Homofobia, até quando?

Basta de violência | 16.05.14 - 19:36
 
São Paulo - É lamentável que em pleno século XXI você ainda não tenha entendido que em matéria de sexualidade não existe padrão a ser garantido ou definido pelo sexo biológico. 
 
Até quando você vai insistir que um órgão sexual é suficiente para determinar as expressões, os trejeitos, a vestimenta e os comportamentos dos indivíduos? 
 
A experiência na história da humanidade nos mostra que essa lógica é tão furada, mas tão furada, que dá até vergonha de ver você insistindo em pensar assim!  
 
Não há como garantir que o ser humano nasça e se desenvolva de acordo com os padrões pré-definidos em torno do sexo biológico verificado no momento do nascimento.
 
Por que então você insiste em achar que o certo é menino vestir azul e que menina deve vestir rosa, como se os bebês pudessem compreender essa lógica de cores? Você sabia que essa padrão foi construído no século passado quando o tingimento dos tecidos se tornou possível?
 
Não entendo sua insistência em dar peso em um órgão sexual que pouco ou quase nada influi na formação da personalidade do indivíduo que se assenta no campo psicológico. Não é a anatomia desse órgão que define personalidade, e, por mais que isso pareça lógico, você insiste em negar esse raciocínio tão simples, talvez seguindo uma exortação dos tempos que sequer tínhamos condições de refletir a respeito da nossa condição sobre sexualidade. 
 
Ora, mesmo diante de tanta informação, tantas pesquisas, até quando você continuará apegado àquilo que foi convencionado há séculos passados? 
 
É importante que saiba que a ciência tem demonstrado que a homossexualidade não é patologia, ou desvio de comportamento, mas apenas um componente da sexualidade.

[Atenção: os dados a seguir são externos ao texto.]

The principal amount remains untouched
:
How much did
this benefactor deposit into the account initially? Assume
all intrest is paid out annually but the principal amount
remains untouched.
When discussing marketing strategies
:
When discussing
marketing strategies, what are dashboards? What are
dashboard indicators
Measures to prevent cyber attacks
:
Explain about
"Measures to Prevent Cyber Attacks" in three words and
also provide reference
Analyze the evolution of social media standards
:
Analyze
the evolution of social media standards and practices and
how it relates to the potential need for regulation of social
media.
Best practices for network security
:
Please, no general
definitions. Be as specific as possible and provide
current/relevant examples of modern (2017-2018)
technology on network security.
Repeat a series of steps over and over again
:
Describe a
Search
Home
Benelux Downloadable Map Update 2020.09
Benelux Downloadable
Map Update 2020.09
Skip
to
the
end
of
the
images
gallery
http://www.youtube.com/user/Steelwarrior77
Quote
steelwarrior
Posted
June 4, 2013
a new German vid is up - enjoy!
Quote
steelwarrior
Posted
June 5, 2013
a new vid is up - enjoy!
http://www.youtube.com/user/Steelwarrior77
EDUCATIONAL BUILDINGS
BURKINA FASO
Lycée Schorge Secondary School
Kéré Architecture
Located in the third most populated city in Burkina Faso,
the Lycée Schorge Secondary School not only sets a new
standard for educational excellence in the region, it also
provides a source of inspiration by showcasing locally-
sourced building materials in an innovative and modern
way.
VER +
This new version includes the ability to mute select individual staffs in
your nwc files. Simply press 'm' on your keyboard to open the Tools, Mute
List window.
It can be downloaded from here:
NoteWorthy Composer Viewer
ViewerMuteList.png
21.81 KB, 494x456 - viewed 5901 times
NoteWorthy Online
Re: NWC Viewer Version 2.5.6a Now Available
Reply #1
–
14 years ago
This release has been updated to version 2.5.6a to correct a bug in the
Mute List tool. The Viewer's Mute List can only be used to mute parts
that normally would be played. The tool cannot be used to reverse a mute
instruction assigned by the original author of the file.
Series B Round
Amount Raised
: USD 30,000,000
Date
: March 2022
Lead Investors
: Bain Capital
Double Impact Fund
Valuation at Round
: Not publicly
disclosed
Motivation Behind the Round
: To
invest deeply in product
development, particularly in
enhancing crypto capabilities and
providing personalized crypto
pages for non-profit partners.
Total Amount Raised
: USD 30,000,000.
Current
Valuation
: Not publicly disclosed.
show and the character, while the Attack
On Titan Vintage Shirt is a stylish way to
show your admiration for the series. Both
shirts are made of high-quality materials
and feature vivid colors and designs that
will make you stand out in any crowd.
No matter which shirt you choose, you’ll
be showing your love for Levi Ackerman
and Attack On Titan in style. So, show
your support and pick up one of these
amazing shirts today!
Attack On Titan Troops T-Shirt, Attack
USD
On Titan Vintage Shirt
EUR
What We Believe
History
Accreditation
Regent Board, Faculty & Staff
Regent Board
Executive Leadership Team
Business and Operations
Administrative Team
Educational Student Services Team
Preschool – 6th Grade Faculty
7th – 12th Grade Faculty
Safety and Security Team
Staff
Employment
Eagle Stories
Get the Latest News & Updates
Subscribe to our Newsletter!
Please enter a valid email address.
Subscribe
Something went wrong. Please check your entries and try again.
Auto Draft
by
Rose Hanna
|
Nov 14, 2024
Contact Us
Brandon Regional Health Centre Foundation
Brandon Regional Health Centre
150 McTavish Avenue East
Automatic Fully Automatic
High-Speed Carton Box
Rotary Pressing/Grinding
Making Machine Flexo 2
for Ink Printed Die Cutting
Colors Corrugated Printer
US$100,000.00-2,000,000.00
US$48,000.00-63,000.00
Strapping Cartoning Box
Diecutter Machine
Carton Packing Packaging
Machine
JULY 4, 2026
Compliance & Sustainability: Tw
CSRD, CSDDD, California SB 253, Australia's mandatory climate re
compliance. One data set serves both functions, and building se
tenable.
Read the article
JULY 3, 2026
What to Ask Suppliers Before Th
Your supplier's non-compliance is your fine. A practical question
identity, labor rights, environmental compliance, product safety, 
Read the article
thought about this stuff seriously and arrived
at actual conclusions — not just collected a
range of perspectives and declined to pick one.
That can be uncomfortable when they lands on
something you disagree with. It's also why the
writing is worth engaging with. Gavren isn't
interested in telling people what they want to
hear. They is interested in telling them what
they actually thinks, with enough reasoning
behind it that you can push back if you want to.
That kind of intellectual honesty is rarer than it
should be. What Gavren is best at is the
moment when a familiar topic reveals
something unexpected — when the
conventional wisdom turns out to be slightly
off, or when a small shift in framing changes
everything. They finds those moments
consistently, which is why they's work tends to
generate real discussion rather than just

Uma série de centros de pesquisas e universidades renomadas divulgaram e divulgam estudos com rigorosas metodologias que comprovam suficientemente que a heterossexualidade não é um dado exclusivo na espécie humana, assim como em outras espécies de animais. 
 
As pessoas não se tornam homossexuais ou seguem esse destino por opção, as pessoas simplesmente são homossexuais como um componente que as levam à atração por pessoas do mesmo sexo biológico. 
 
Até quando você continuará batendo no equívoco de contrapor à lógica e a coerência dos estudos detidos a respeito do comportamento e da sexualidade e disseminar seus preconceitos e sua hostilidade com relação aos gays, lésbicas, bissexuais, travestis e transexuais?
 
É importante que reflita a respeito do sofrimento daqueles que vivenciam a constante rejeição externalizada em chacotas, ofensas verbais e até mesmo agressões físicas proferidas por pessoas que pensam como você.
 
Enquanto muitos ficam presos nessa incoerente interpretação descontextualizada dos relatos históricos, os dados da homofobia são alarmantes, e, esses dados, infelizmente são alimentados pela propagação vertiginosa de interpretações incompatíveis com a realidade da sexualidade humana investigado pela ciência nos últimos anos. 
 
Conforme o Relatório sobre violência homofóbica no Brasil elaborado pela Secretaria de Direitos Humanos do Governo Federal, no ano de 2011 tivemos 6.809 denúncias de violações de direitos humanos contra LGBTs, envolvendo 1.713 vítimas e 2.275 suspeitos. Essas vítimas sofreram com violência física como socos e pontapés, além da violência psicológica de injúrias e humilhações.  A maior quantidade de suspeitos se deve ao fato de 32,8% dos casos serem de violência praticada por grupos de pessoas que se reúnem para espancar LGBTs.
 
É impressionante saber que grande parte dos agressores são pessoas da convivência próxima com a vítima sendo 38,2% familiares e 38,2% vizinhos. Segundo a pesquisa, 42% das violações são cometidas dentro de casa, contra 30,8% nas ruas, 4,6% no local de trabalho, 5,5% em instituições governamentais e 17, 1% em outros locais.
  
De acordo com o referido relatório, a violência psicológica é predominante em todos os locais de ocorrência de violações. “Em casa, a violência física fica em segundo lugar, com 17,2% do total de ocorrências, seguida da discriminação (16,6%), da negligência (12,1%) e da violência sexual (7,5%).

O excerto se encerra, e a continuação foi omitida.